During the 1990s, NHCOA faced and overcame a number of challenges, including the drying up of many traditional sources of funding; Social Security reform, which made a great number of Hispanic seniors dependent on local agencies and organizations for support; and the complexities of trying to provide affordable housing for seniors. NHCOA, after a long and difficult process, was able to purchase and develop two senior housing facilities, one in Washington, D.C. and one in Garden City, Kansas, with funding from the U.S. Department of Housing and Urban Development. Other accomplishments were the founding of a think tank within NHCOA, establishing the organization as the foremost expert on issues surrounding Hispanic elders and their families, and the launching of a National Conference.

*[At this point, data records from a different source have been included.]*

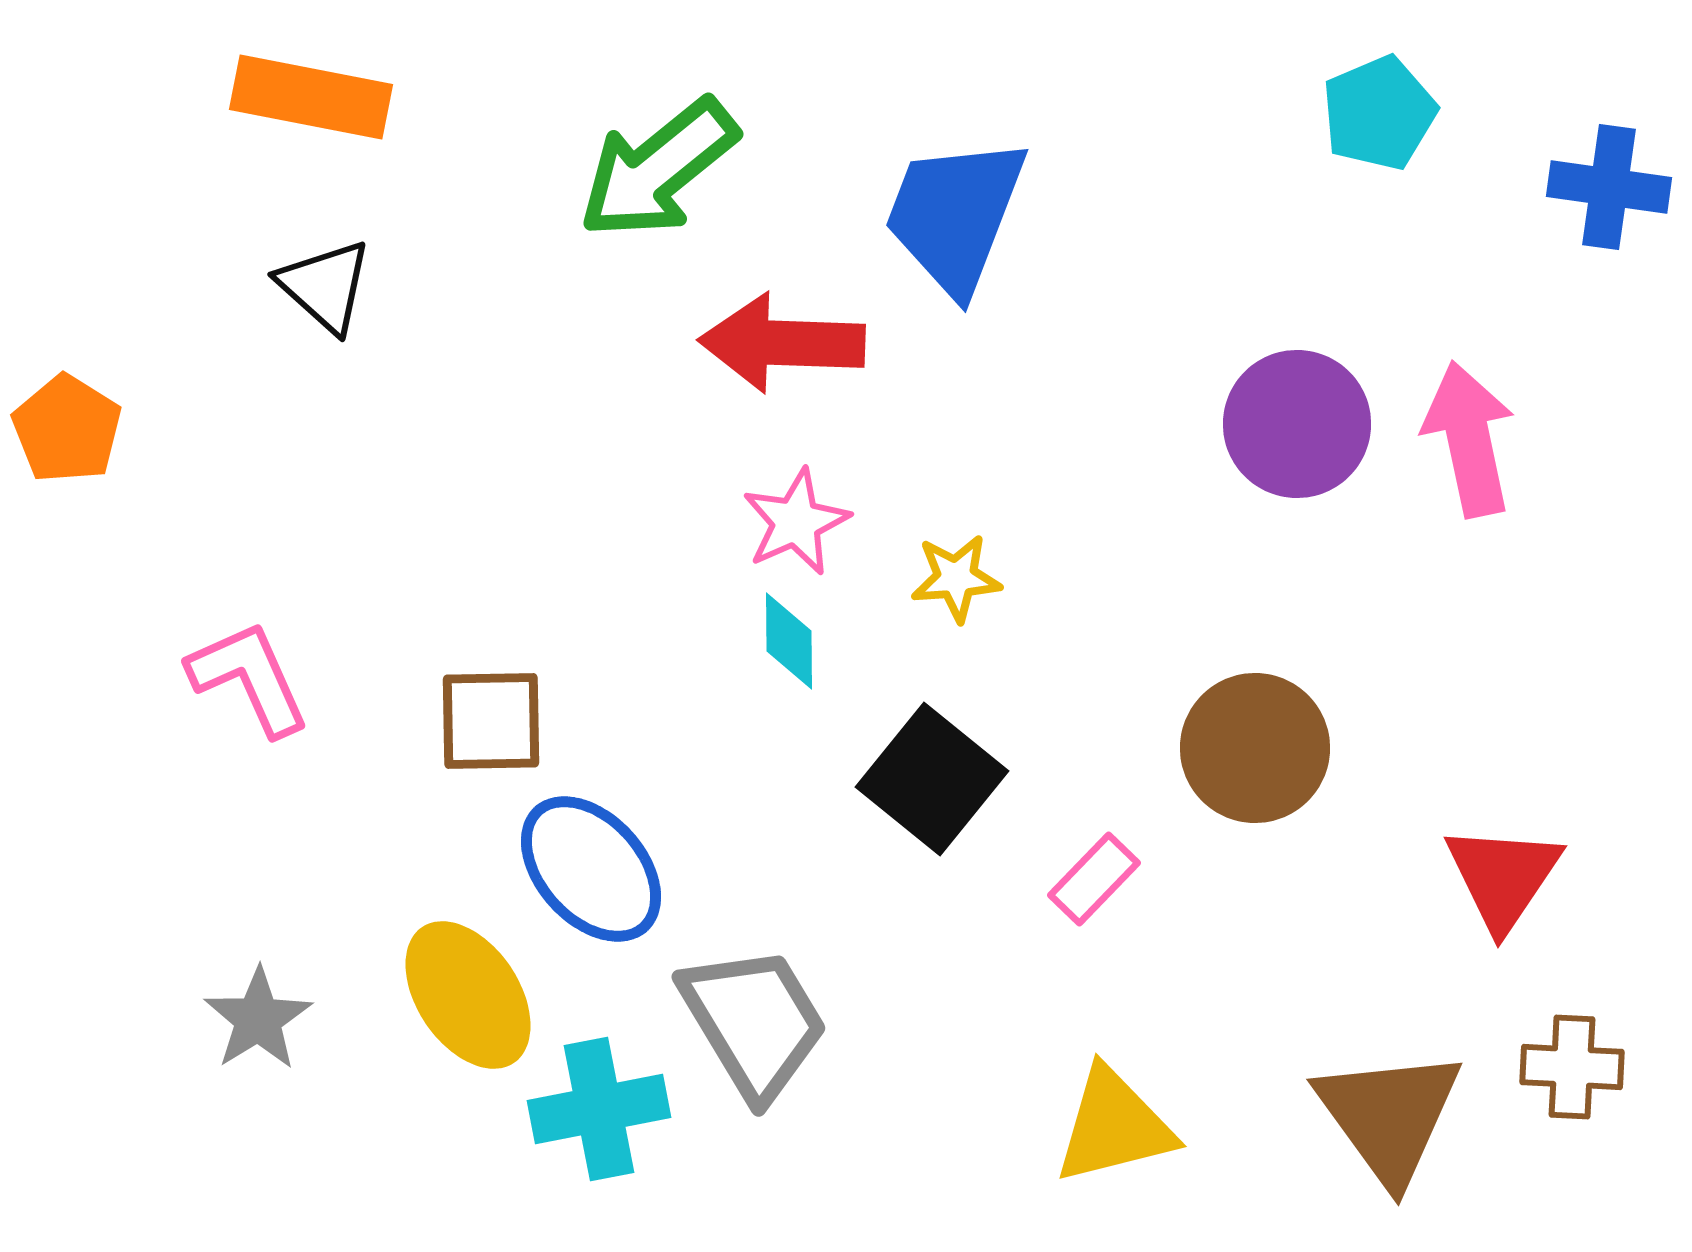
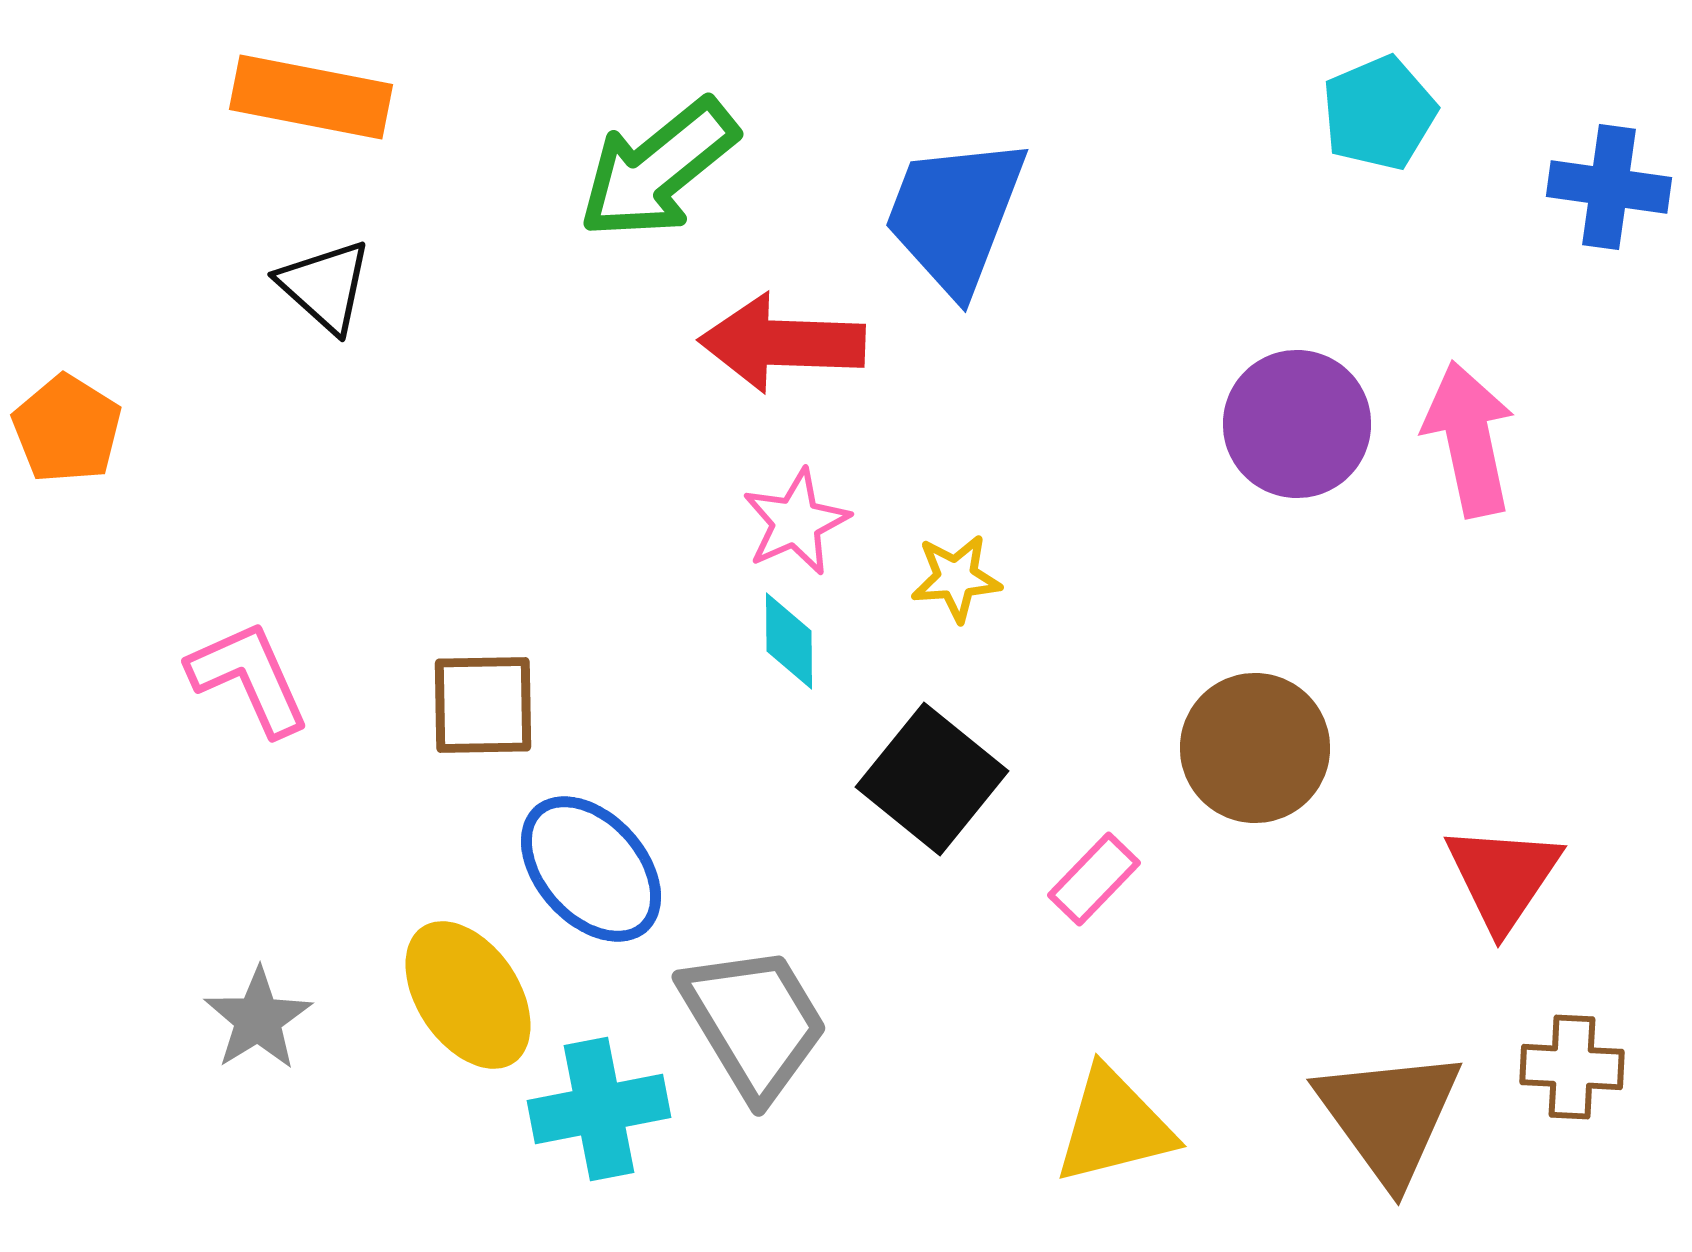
brown square: moved 8 px left, 16 px up
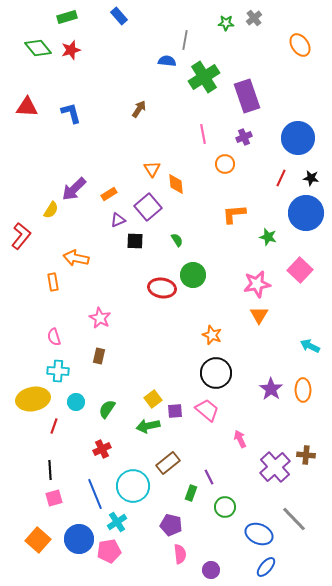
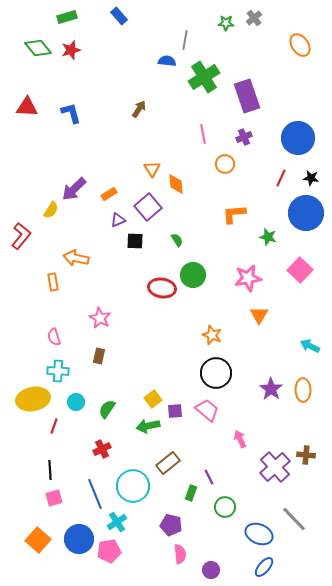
pink star at (257, 284): moved 9 px left, 6 px up
blue ellipse at (266, 567): moved 2 px left
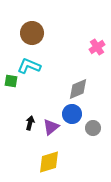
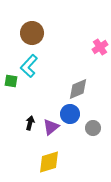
pink cross: moved 3 px right
cyan L-shape: rotated 70 degrees counterclockwise
blue circle: moved 2 px left
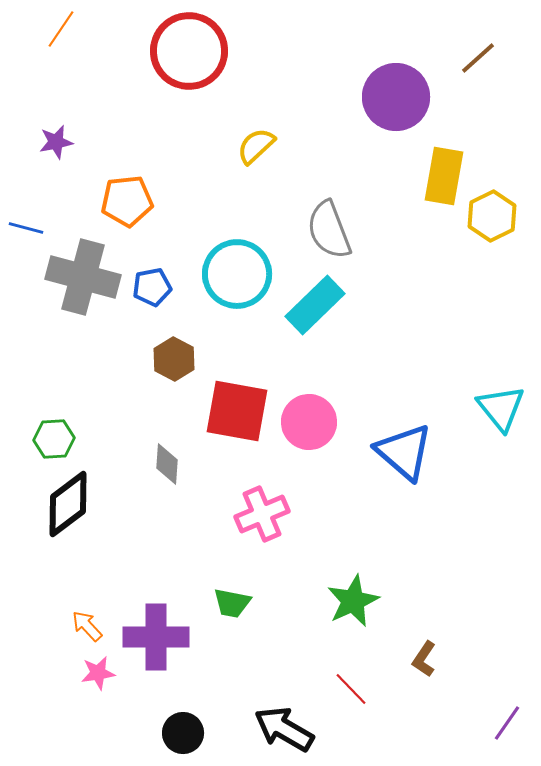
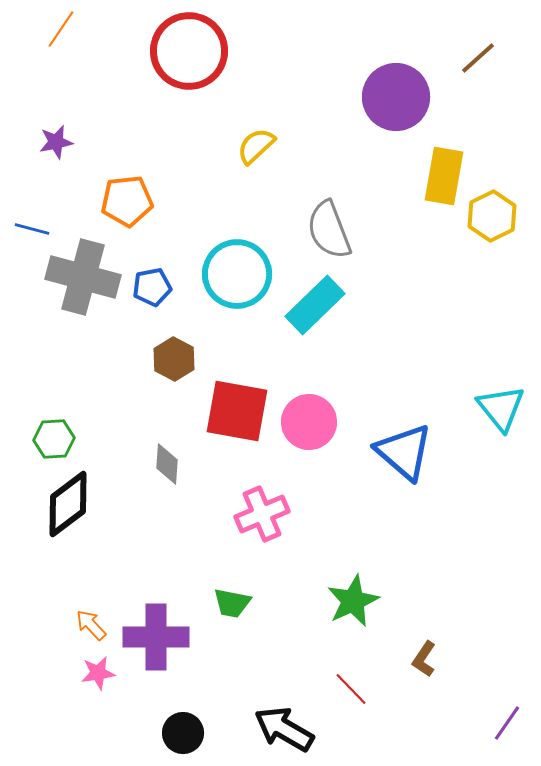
blue line: moved 6 px right, 1 px down
orange arrow: moved 4 px right, 1 px up
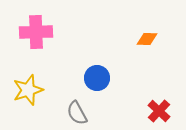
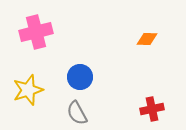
pink cross: rotated 12 degrees counterclockwise
blue circle: moved 17 px left, 1 px up
red cross: moved 7 px left, 2 px up; rotated 35 degrees clockwise
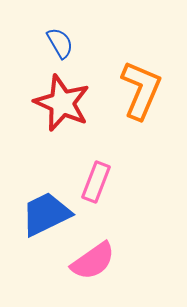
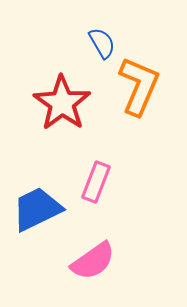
blue semicircle: moved 42 px right
orange L-shape: moved 2 px left, 4 px up
red star: rotated 12 degrees clockwise
blue trapezoid: moved 9 px left, 5 px up
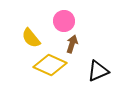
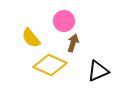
brown arrow: moved 1 px right, 1 px up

NHCOA entered the new millennium as an affiliate-based organization, having found that a closely-linked network of independent affiliates was more effective and responsive than the previous chapter structure. It also began the millennium as an established organization with new leadership.
Accomplishments to date as the organization approaches its fourth decade include the establishment of ground-breaking programs that promote coalitions targeting key players like older adults and their families, health care providers, media, local health departments and other public agencies, and academic institutions, among others; the establishment of a Business Advisory Council to provide strategic guidance in accessing the experience and support of the private sector; the building of new partnerships with agencies and corporations from both public and private sectors, which has allowed NHCOA to expand funding and hence extend its outreach; and the growth of its Annual Conference, which has become a benchmark event of high-quality information-sharing, where both professionals from the field of aging and older adults get together to analyze current challenges and to look for opportunities to create positive change. The NHCOA vision has expanded as well, going beyond simply improving the quality of life for Hispanic seniors to using the best of all the members of the Hispanic community to empower seniors and their families and to help ensure that they pass their golden years in contentment and security.